Thought I would browse this YouTube, to recall the controversy.

I don't remember if readers are ok with the idea of Mayans in Georgia, or want to make fun of it. The videographer Scott Wolter is easy to make fun of. But the rock piles and stone walls are real. So permit me to take a position on the idea that there were "Mayans" in North America.

I believe that mound building cultures dominated America for most of the last 2 thousand years. We are told that the earliest mound sites (eg "Poverty Point") are in southern US and predate Adena Mounds in the Mississippi as well as Olmec pyramids in Mexico. (I just looked it up, the Olmec were 1200 BC and Poverty Point is 1100 BC, so actually US sites are contemporaneous with oldest central American ones). They were building monuments all around the Caribbean at that time - for example the Caddo mounds in Texas.
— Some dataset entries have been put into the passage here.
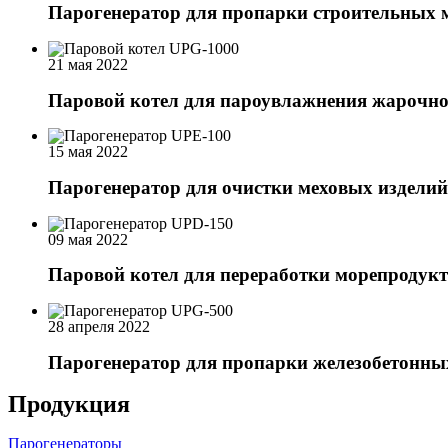
Парогенератор для пропарки строительных 
21 мая 2022
Паровой котел для пароувлажнения жарочн
15 мая 2022
Парогенератор для очистки меховых изделий
09 мая 2022
Паровой котел для переработки морепродук
28 апреля 2022
Парогенератор для пропарки железобетонны
Продукция
Парогенераторы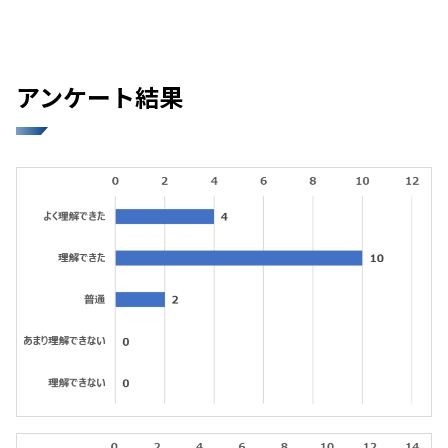
アンケート結果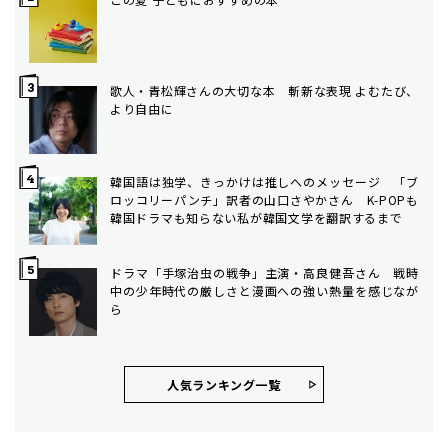
歌人・青松輝さんの大切な本 斬新な表現 よむたび、
より自由に
韓国語は独学、きっかけは推しへのメッセージ 「ブ
ロッコリーパンチ」訳者の山口さやかさん K-POPも
韓国ドラマも知らない私が韓国文学を翻訳するまで
ドラマ「手塚治虫の戦争」主演・高良健吾さん 戦時
中の少年時代の厳しさと漫画への強い熱量を感じなが
ら
人気ランキング⼀覧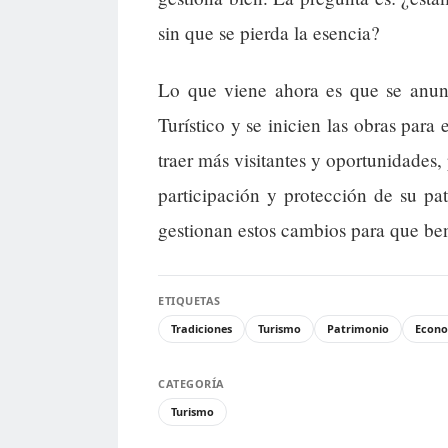
sin que se pierda la esencia?
Lo que viene ahora es que se anun
Turístico y se inicien las obras para
traer más visitantes y oportunidades,
participación y protección de su p
gestionan estos cambios para que bene
ETIQUETAS
Tradiciones
Turismo
Patrimonio
Econo
CATEGORÍA
Turismo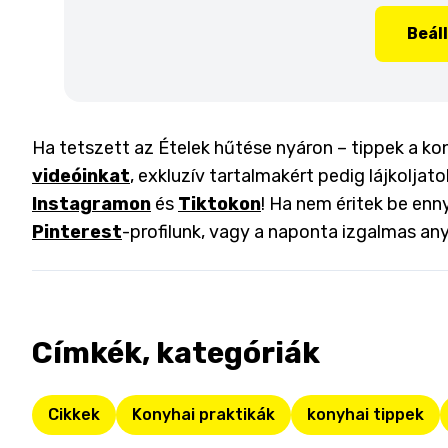
Beál
Ha tetszett az Ételek hűtése nyáron – tippek a kon
videóinkat
, exkluzív tartalmakért pedig lájkoljat
Instagramon
és
Tiktokon
! Ha nem éritek be enny
Pinterest
-profilunk, vagy a naponta izgalmas an
Címkék, kategóriák
Cikkek
Konyhai praktikák
konyhai tippek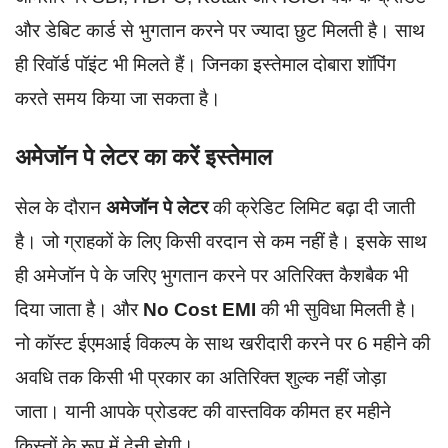
और डेबिट कार्ड से भुगतान करने पर ज्यादा छुट मिलती है। साथ
ही रिवॉर्ड पॉइंट भी मिलते हैं। जिनका इस्तेमाल दोबारा शॉपिंग
करते समय किया जा सकता है।
अमेजॉन पे लेटर का करें इस्तेमाल
सेल के दौरान
अमेजॉन पे लेटर
की क्रेडिट लिमिट बढ़ा दी जाती
है। जो ग्राहकों के लिए किसी वरदान से कम नहीं है। इसके साथ
ही अमेजॉन पे के जरिए भुगतान करने पर अतिरिक्त कैशबैक भी
दिया जाता है। और
No Cost EMI
की भी सुविधा मिलती है।
नो कॉस्ट ईएमआई विकल्प के साथ खरीदारी करने पर 6 महीने की
अवधि तक किसी भी प्रकार का अतिरिक्त शुल्क नहीं जोड़ा
जाता। यानी आपके प्रोडक्ट की वास्तविक कीमत हर महीने
किस्तों के रूप में देनी होगी।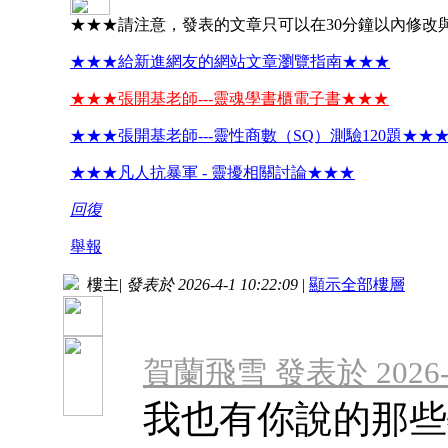
★★★請注意，發表的文章只可以在30分鐘以內修改
★★★給新進網友的網站文章瀏覽指南★★★
★★★張開基老師---靈魂學書櫃電子書★★★
★★★張開基老師---靈性商數（SQ）測驗120題★★
★★★凡人抗暴軍 - 靈擾相關討論★★★
回復
舉報
樓主
|
發表於 2026-4-1 10:22:09
|
顯示全部樓層
賀蘭飛雪 發表於 2026-4-
我也有你說的那些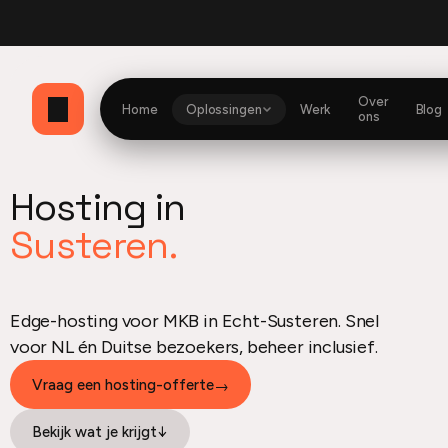
ubbio
Currently building
Website en dashboard
Optimzd
Mijn Herito dashboard
He
Over
Home
Oplossingen
Werk
Blog
ons
Hosting in
Susteren.
Edge-hosting voor MKB in Echt-Susteren. Snel
voor NL én Duitse bezoekers, beheer inclusief.
Vraag een hosting-offerte
→
Bekijk wat je krijgt
↓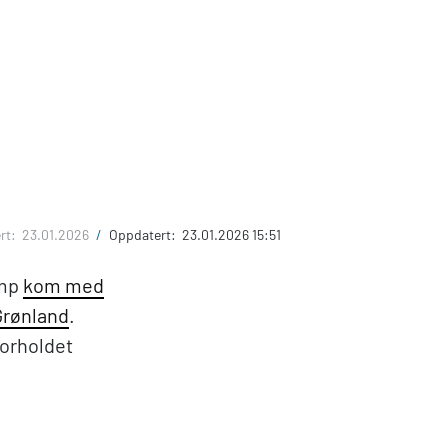
.
ert:
23.01.2026
/
Oppdatert:
23.01.2026 15:51
ump
kom med
 Grønland
.
orholdet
In addition to the timing and architecture being connected between cultures of central and north America, it is clear [to me] that the basic cultures were a bit homogenous all over the Americas, in general. You look at a Mayan arrowhead [hard to find pictures of them] and it is the same as an arrowhead from the Mississippian mound building cultures of later years.

Pre-classic Mayan:


I have one of these arrowhead. I found it in Arizona at a "Sinagua" site - a pre-Anasazi, Puebloan people. What this tells me is that there was a culture that was pan-American with many local variations of the common theme. And they built mounds in the north and in the south. In the river valleys and alluvial deltas, they built in dirt. In the rocky highlands they built from stone. 

Everyone was building mounds and everyone was building terraces and everyone was making the same sort of arrowhead. It would not be surprising if an Indian from the north east could have been intelligible to one from Mississippi using a shared "trade language". I propose that mound building cultures were all similar and all shared some common behaviors and beliefs. These include not only mounds and arrowheads but also foods. The "three sisters" of corn, beans, and squash did not get to New England by coincidence but through trade and a continuity of cultures. Another example is the "4 color" division of: black, white, yellow, and red -corresponding with compass directions.

So why are we creating a false sense of separation between the Mayans and the Indians of Georgia? Of course the Mayan culture was present in Georgia. But those Indians should be called "Georgians". To make fun of this idea is to ignore the obvious cultural continuity that, I believe, stretched from Canada to Peru. You can make fun of it. You can argue about timing and the difference between when the Adena were in the Mississippi valley versus the Mayans in central America. But you have to make arbitrary distinctions to do it. Every place from Mexico to Massachusetts had examples of the same cultures.